Pense-t-on qu'il faut attendre d'éradiquer la religion pour pouvoir faire des réformes ou pense-t-on qu'au-delà de la religion, on peut arriver à lancer des réformes? Regardez le Maroc. Le code de la famille, qui était extrêmement réactionnaire, a été réformé par le Roi après plusieurs tentatives qui avaient échoué. Pourquoi le Roi a-t-il réussi? Parce qu'il a justifié toutes ces réformes au nom de l'islam. On ne peut pas aller à l'encontre des sociétés. Des gens disent qu'il vaut mieux des pouvoirs militaires que les islamistes au pouvoir. Il faut refuser cette alternative. Il faut faire évoluer les sociétés qui gardent leur culture, leur religion... Même en Europe où la religion n'a plus la même emprise, elle reste quand même importante. Ce qui est important, c'est de savoir si les régimes de ces Etats sont démocratiques, si les femmes ont des droits égaux à ceux des hommes.

Vous êtes très critique sur le processus qui a mené en France à la législation sur l'interdiction du port de signes religieux ostensibles dans les écoles publiques. La rentrée scolaire qui, finalement, s'est passée sans trop d'incidents n'oppose-t-elle pas un démenti aux craintes que vous nourrissiez sur l'application de cette loi?

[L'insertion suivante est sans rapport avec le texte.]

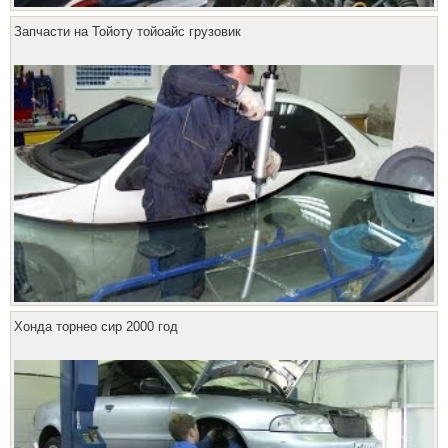
Запчасти на Тойоту тойоайс грузовик
Хонда торнео сир 2000 год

Je peux l'interpréter autrement. Il n'y avait pas tellement de cas de «foulards»: 1000 à 1500 cas. Le fait que, sous les menaces d'expulsion, il n'y ait plus eu qu'une centaine de cas, pour moi, c'est plutôt une preuve qu'il n'y avait pas besoin de légiférer. Mais il faut quand même dire un mot des filles qui ont été exclues et de celles qui, à partir de 16 ans, ont renoncé à aller à l'école à cause de cela. Il n'y en aurait qu'une, cela me poserait un problème. De quel droit peut-on justifier le fait que l'on exclue des filles de l'école républicaine? Dernier élément. On a fait la loi; maintenant elle est là, elle est là. Qu'est-ce qui a changé dans la situation des musulmans? Les problèmes ont-ils changé? On sous-estime ce que ce débat d'un an en France a signifié comme stigmatisation des musulmans, y compris des musulmans qui n'ont rien de religieux et qui se sont sentis vraiment agressés. Je pense donc que, malheureusement, l'effet de la loi est négatif. Il favorise le travail de ceux qui, dans les communautés musulmanes, disent: «Nous n'avons rien à faire avec cette société impie, chrétienne... Vivons entre nous. Replions-nous sur nous-mêmes.»

Vous donnez deux explications à cette stigmatisation de la communauté musulmane. D'une part, la difficulté d'intégration par le travail et le passé colonial. Ne faites-vous pas preuve d'angélisme en semblant soustraire le facteur religieux de ce constat?

Je ne dis pas que le facteur religieux ne pèse pas; il ne me semble pas être un obstacle essentiel. Ce qui est un obstacle essentiel aujourd'hui pour ces communautés issues du monde musulman, et cela est plus vrai en France qu'en Belgique, c'est qu'il n'y a aucune représentation de cette communauté; il n'y a pas un député en France qui est d'origine musulmane, qui s'appelle Mohamed ou Fatima. Et quand vous voyez les forces sociales, y compris le mouvement altermondialiste, ce sont tous des Blancs. Cela, c'est un vrai problème.

(*)Éd. Fayard, Paris, 2004, 440 pp., env. 20 €.